Caminhei sem olhar para trás...

Como se lá atrás, ficasse guardada eternamente a mágoa, a indiferença de erros e contradições, de desejos perdidos, perdidamente apaixonantes.

Nada poderia mudar, nem o brilho das minhas estrelas resgatar...

Nada.

Continuei a caminhar, olhando para o céu, despido de tudo, coberto de nada, dos tamanhos nadas que constroem esta história...

Tantas historias que ficando por escrever, poderiam aqui encaixar.

Talvez um dia o meu céu volte a brilhar, a ter estrelas nele a cintilar, mas até lá...

Vou continuar a sonhar.

 

 

Filipe Vaz Correia

 

 

18
Jan18

Um Mundo De Sabores E Palavras...

Filipe Vaz Correia

 

Nada é mais terapêutico do que cozinhar...

Ou melhor, nada é mais terapêutico do que escrever...

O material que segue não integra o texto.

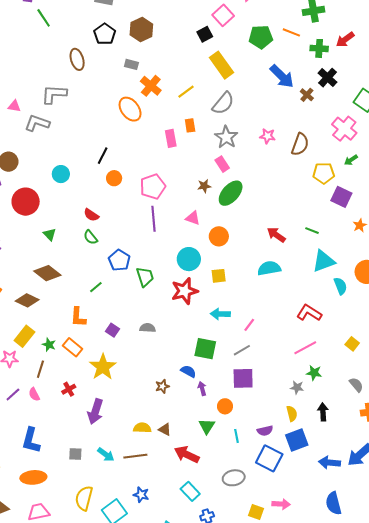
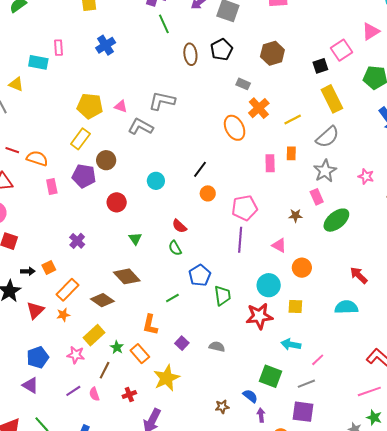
brown hexagon: (141, 30) -> (272, 53), moved
brown ellipse: (77, 59) -> (190, 54), moved
green ellipse: (231, 193) -> (336, 220), moved
red circle: (26, 202) -> (117, 202), size x0.7

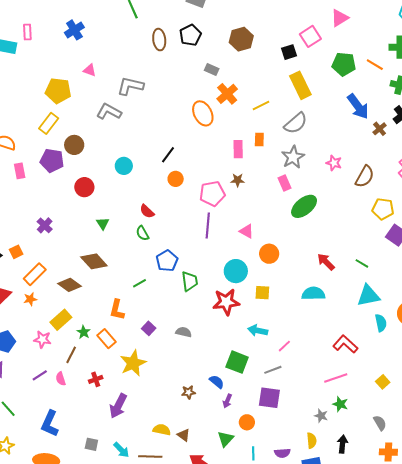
pink triangle: (121, 106) -> (90, 70), moved
brown star: (295, 216) -> (238, 180), moved
purple arrow: (261, 415) -> (227, 401), turned -152

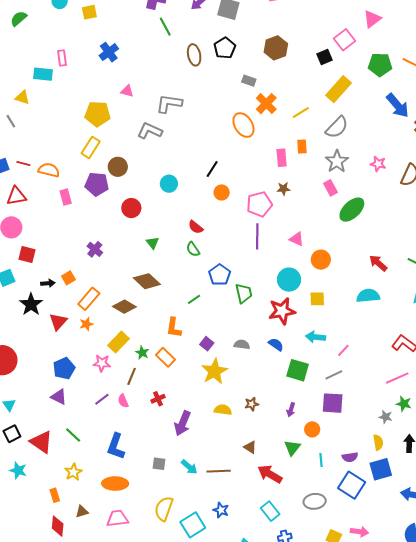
yellow rectangle: (300, 85) -> (338, 89), turned 72
yellow star: (133, 363) -> (214, 371), moved
blue semicircle: (217, 382) -> (276, 344), moved
yellow semicircle: (162, 430) -> (223, 410), moved

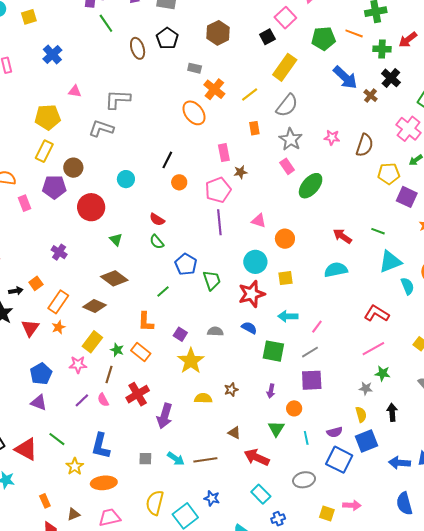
pink rectangle: (282, 158) -> (224, 153), moved
red circle: (131, 208) -> (91, 207), size x1.4
red cross: (158, 399) -> (138, 394), size x1.6
yellow star: (73, 472) -> (75, 466), moved

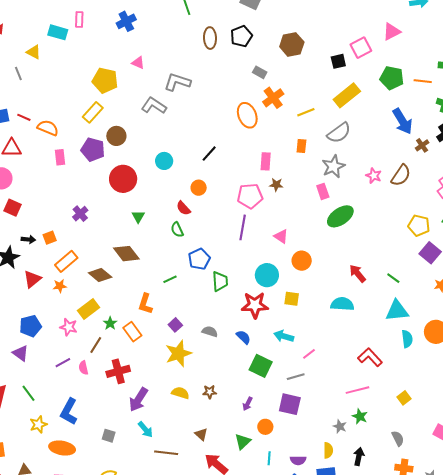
orange line: (354, 33) -> (423, 81), turned -30
brown semicircle: (365, 145) -> (401, 175), moved
orange circle: (179, 182) -> (199, 188), moved
cyan arrow: (176, 459) -> (145, 429), moved

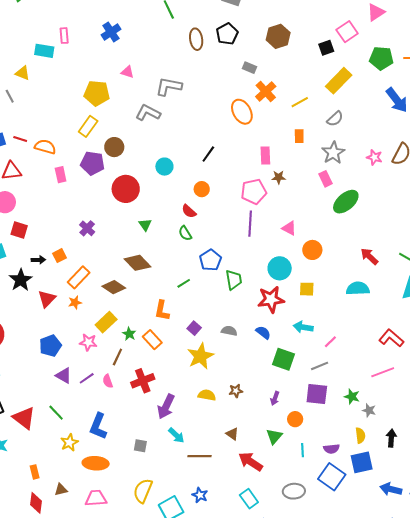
gray semicircle: (339, 133) -> (335, 119), size x0.7
purple triangle: (21, 353) -> (64, 376), moved
green star: (360, 416) -> (352, 397), moved

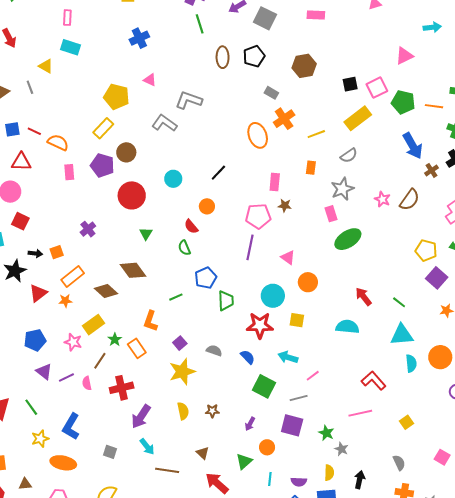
pink square: (347, 32) -> (377, 88), moved
pink rectangle: (64, 36) -> (67, 18), moved
yellow semicircle: (207, 395) -> (183, 411), turned 60

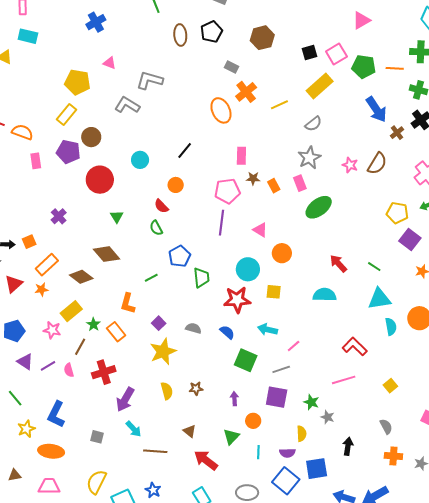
orange rectangle: (311, 168) -> (274, 186), moved, turned -32
purple arrow: (250, 424) -> (234, 399), turned 152
yellow semicircle: (329, 473) -> (302, 434), moved

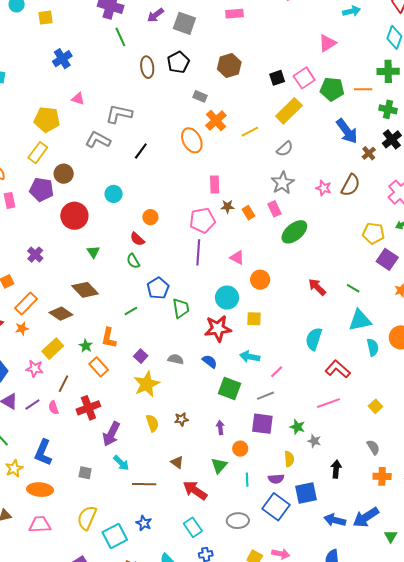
black line: (185, 150) -> (141, 151), moved
cyan semicircle: (325, 295) -> (314, 339), moved, turned -70
green star: (93, 324) -> (86, 346), moved

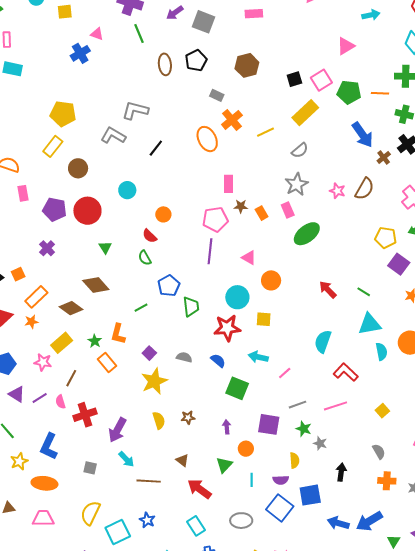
pink triangle: (78, 99) -> (97, 34), moved
purple pentagon: (42, 190) -> (55, 209), moved
gray line: (266, 396) -> (298, 405), moved
red cross: (88, 408) -> (85, 415), moved

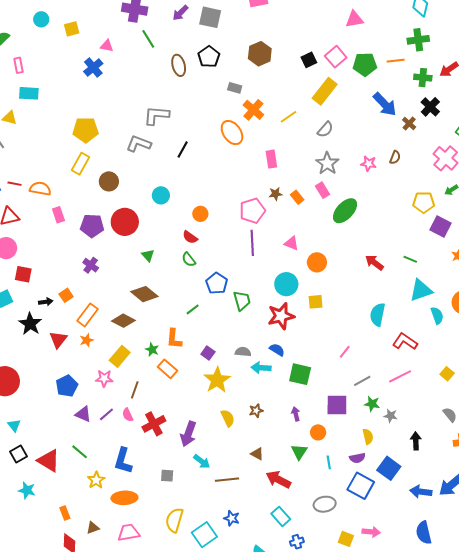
pink triangle: (346, 46) -> (354, 19), turned 30
pink rectangle: (229, 184) -> (271, 159), moved
brown semicircle: (364, 189) -> (395, 157), size x0.6
cyan arrow: (258, 357) -> (261, 368), moved
blue square: (310, 495) -> (389, 468), turned -35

Adoro cozinhar, aquele singelo momento em que um conjunto de alimentos, misturados de acordo com a tua imaginação, acabam numa combinação perfeita, imprevisível, deslumbrante.

Umas simples favas transformadas em sabor alentejano, uma bela feijoada despertando o palato para danças imperfeitas, um insignificante hambúrguer, envolvido em mozzarella e tomate, deslizando por entre um piscar de olhos.

Um texto é também isso, um desafiar da folha em branco, a procura por um momento de inspiração, mesclado com a vontade de ousar, opinar, observar despudoradamente, despudoradamente questionando.

Um prato vazio, despido de sabores, é o sinonimo da folha em branco, esse questionar constante, interrogar opinativo da alma.

Adoro cozinhar, adoro escrever...

Mas o que verdadeiramente me dá um gosto imenso, é sentir no olhar daqueles que provam um singelo prato, ou lêem um tímido texto, o significado de tais iguarias, ou de tão hesitantes palavras.

E por entre um cozinhado ou uma sopa de letras, apresentada nesta Caneca de emoções, me realizo, realizando os simples anseios, de mim mesmo.